PairwiseAlignments, PairwiseAlignmentsSingleSubject, and PairwiseAlignmentsSingleSubjectSummary objects

Description

The PairwiseAlignments class is a container for storing a set of pairwise alignments.

The PairwiseAlignmentsSingleSubject class is a container for storing a set of pairwise alignments with a single subject.

The PairwiseAlignmentsSingleSubjectSummary class is a container for storing the summary of a set of pairwise alignments.

Usage

## Constructors:
## When subject is missing, pattern must be of length 2
## S4 method for signature 'XString,XString'
PairwiseAlignments(pattern, subject,
  type = "global", substitutionMatrix = NULL, gapOpening = 0, gapExtension = 1)
## S4 method for signature 'XStringSet,missing'
PairwiseAlignments(pattern, subject,
  type = "global", substitutionMatrix = NULL, gapOpening = 0, gapExtension = 1)
## S4 method for signature 'character,character'
PairwiseAlignments(pattern, subject,
  type = "global", substitutionMatrix = NULL, gapOpening = 0, gapExtension = 1,
  baseClass = "BString")
## S4 method for signature 'character,missing'
PairwiseAlignments(pattern, subject,
  type = "global", substitutionMatrix = NULL, gapOpening = 0, gapExtension = 1,
  baseClass = "BString")

Arguments

pattern

a character vector of length 1 or 2, an XString, or an XStringSet object of length 1 or 2.

subject

a character vector of length 1 or an XString object.

type

type of alignment. One of "global", "local", "overlap", "global-local", and "local-global" where "global" = align whole strings with end gap penalties, "local" = align string fragments, "overlap" = align whole strings without end gap penalties, "global-local" = align whole strings in pattern with consecutive subsequence of subject, "local-global" = align consecutive subsequence of pattern with whole strings in subject.

substitutionMatrix

substitution matrix for the alignment. If NULL, the diagonal values and off-diagonal values are set to 0 and 1 respectively.

gapOpening

the cost for opening a gap in the alignment.

gapExtension

the incremental cost incurred along the length of the gap in the alignment.

baseClass

the base XString class to use in the alignment.

Details

Before we define the notion of alignment, we introduce the notion of "filled-with-gaps subsequence". A "filled-with-gaps subsequence" of a string string1 is obtained by inserting 0 or any number of gaps in a subsequence of s1. For example L-A–ND and A–N-D are "filled-with-gaps subsequences" of LAND. An alignment between two strings string1 and string2 results in two strings (align1 and align2) that have the same length and are "filled-with-gaps subsequences" of string1 and string2.

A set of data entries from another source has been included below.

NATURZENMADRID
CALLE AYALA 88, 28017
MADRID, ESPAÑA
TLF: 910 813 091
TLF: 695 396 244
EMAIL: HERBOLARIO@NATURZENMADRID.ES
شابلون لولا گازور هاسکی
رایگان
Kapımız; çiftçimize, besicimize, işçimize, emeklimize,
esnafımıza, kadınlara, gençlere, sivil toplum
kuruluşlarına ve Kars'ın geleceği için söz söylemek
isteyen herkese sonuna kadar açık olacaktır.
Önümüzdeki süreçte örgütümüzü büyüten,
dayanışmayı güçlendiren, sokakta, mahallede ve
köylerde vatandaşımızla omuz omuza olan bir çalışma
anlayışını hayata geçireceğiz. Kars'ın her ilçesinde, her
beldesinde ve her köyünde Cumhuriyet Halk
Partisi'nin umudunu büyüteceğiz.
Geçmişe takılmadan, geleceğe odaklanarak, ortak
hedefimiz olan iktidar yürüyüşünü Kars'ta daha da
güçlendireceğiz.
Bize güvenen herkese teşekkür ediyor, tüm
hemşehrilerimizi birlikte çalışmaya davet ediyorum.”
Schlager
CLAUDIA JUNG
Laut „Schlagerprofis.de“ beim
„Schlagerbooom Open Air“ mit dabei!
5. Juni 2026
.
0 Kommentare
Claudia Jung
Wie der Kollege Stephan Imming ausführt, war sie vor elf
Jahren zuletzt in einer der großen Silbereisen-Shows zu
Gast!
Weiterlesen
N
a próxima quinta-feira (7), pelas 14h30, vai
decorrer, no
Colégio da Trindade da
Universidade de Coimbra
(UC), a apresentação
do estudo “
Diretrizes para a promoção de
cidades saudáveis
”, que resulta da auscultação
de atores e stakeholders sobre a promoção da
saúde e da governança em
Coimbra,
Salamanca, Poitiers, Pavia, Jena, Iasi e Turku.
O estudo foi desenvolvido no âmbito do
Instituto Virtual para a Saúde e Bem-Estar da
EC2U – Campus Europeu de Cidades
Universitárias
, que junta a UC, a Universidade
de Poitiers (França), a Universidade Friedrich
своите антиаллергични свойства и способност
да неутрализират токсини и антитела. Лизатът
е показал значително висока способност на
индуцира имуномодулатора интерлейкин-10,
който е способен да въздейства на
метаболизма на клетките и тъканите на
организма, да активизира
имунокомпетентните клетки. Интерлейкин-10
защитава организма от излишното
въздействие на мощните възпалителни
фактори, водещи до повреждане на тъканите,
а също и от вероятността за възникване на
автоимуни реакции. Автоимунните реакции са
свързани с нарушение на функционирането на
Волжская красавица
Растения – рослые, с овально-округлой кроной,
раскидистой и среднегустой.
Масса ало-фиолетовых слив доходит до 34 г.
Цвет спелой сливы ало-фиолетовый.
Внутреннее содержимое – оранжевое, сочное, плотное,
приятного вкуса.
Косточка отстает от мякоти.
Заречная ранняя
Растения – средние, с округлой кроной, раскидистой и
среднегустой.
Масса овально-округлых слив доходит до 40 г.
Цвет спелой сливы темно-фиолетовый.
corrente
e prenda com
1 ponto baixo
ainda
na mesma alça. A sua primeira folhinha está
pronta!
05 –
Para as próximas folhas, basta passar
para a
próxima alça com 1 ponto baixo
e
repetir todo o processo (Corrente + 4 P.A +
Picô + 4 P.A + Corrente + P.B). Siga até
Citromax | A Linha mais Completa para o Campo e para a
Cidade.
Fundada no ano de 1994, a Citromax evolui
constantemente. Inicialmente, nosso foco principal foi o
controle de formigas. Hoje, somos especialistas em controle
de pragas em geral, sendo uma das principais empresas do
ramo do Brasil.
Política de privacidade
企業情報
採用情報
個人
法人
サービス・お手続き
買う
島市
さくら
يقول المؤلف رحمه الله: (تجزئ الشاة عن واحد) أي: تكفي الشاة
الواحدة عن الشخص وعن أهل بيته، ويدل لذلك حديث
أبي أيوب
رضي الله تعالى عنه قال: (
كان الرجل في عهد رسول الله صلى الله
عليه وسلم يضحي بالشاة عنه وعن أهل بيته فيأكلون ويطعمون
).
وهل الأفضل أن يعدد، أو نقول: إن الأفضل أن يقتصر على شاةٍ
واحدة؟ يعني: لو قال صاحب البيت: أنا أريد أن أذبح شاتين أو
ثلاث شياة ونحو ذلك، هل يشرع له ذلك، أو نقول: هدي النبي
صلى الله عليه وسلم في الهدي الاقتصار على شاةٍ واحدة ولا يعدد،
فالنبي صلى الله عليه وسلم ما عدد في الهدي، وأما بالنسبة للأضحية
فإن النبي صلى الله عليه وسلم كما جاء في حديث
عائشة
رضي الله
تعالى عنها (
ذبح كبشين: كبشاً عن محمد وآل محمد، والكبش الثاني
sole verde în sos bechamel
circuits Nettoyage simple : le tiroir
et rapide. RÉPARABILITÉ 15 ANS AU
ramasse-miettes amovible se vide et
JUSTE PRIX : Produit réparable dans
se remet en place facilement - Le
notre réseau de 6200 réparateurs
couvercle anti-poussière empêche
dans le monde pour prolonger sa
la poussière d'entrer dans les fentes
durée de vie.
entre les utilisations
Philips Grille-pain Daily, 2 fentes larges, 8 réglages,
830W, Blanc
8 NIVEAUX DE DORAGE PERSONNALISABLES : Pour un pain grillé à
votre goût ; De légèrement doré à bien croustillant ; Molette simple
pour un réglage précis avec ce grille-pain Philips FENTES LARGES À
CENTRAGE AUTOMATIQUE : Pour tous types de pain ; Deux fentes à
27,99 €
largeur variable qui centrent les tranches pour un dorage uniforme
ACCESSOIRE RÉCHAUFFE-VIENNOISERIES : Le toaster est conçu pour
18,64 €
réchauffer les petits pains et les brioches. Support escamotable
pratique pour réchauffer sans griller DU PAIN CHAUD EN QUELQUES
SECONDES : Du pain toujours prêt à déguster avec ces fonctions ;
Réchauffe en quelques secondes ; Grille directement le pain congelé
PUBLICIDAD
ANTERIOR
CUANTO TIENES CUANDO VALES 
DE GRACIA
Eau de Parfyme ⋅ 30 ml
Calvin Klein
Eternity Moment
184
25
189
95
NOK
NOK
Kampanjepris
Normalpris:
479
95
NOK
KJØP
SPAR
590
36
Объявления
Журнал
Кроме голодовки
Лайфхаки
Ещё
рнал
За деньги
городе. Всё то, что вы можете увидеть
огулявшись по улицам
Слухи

For example, this is an alignment between LAND and LEAVES:

    L-A
    LEA
  

An alignment can be seen as a compact representation of one set of basic operations that transforms string1 into align1. There are 3 different kinds of basic operations: "insertions" (gaps in align1), "deletions" (gaps in align2), "replacements". The above alignment represents the following basic operations:

    insert E at pos 2
    insert V at pos 4
    insert E at pos 5
    replace by S at pos 6 (N is replaced by S)
    delete at pos 7 (D is deleted)
  

Note that "insert X at pos i" means that all letters at a position >= i are moved 1 place to the right before X is actually inserted.

There are many possible alignments between two given strings string1 and string2 and a common problem is to find the one (or those ones) with the highest score, i.e. with the lower total cost in terms of basic operations.

Object extraction methods

In the code snippets below, x is a PairwiseAlignments object, except otherwise noted.

alignedPattern(x), alignedSubject(x):

Extract the aligned patterns or subjects as an XStringSet object. The 2 objects returned by alignedPattern(x) and alignedSubject(x) are guaranteed to have the same shape (i.e. same length() and width()).

pattern(x), subject(x):

Extract the aligned patterns or subjects as an AlignedXStringSet0 object.

summary(object, ...):

Generates a summary for the PairwiseAlignments object.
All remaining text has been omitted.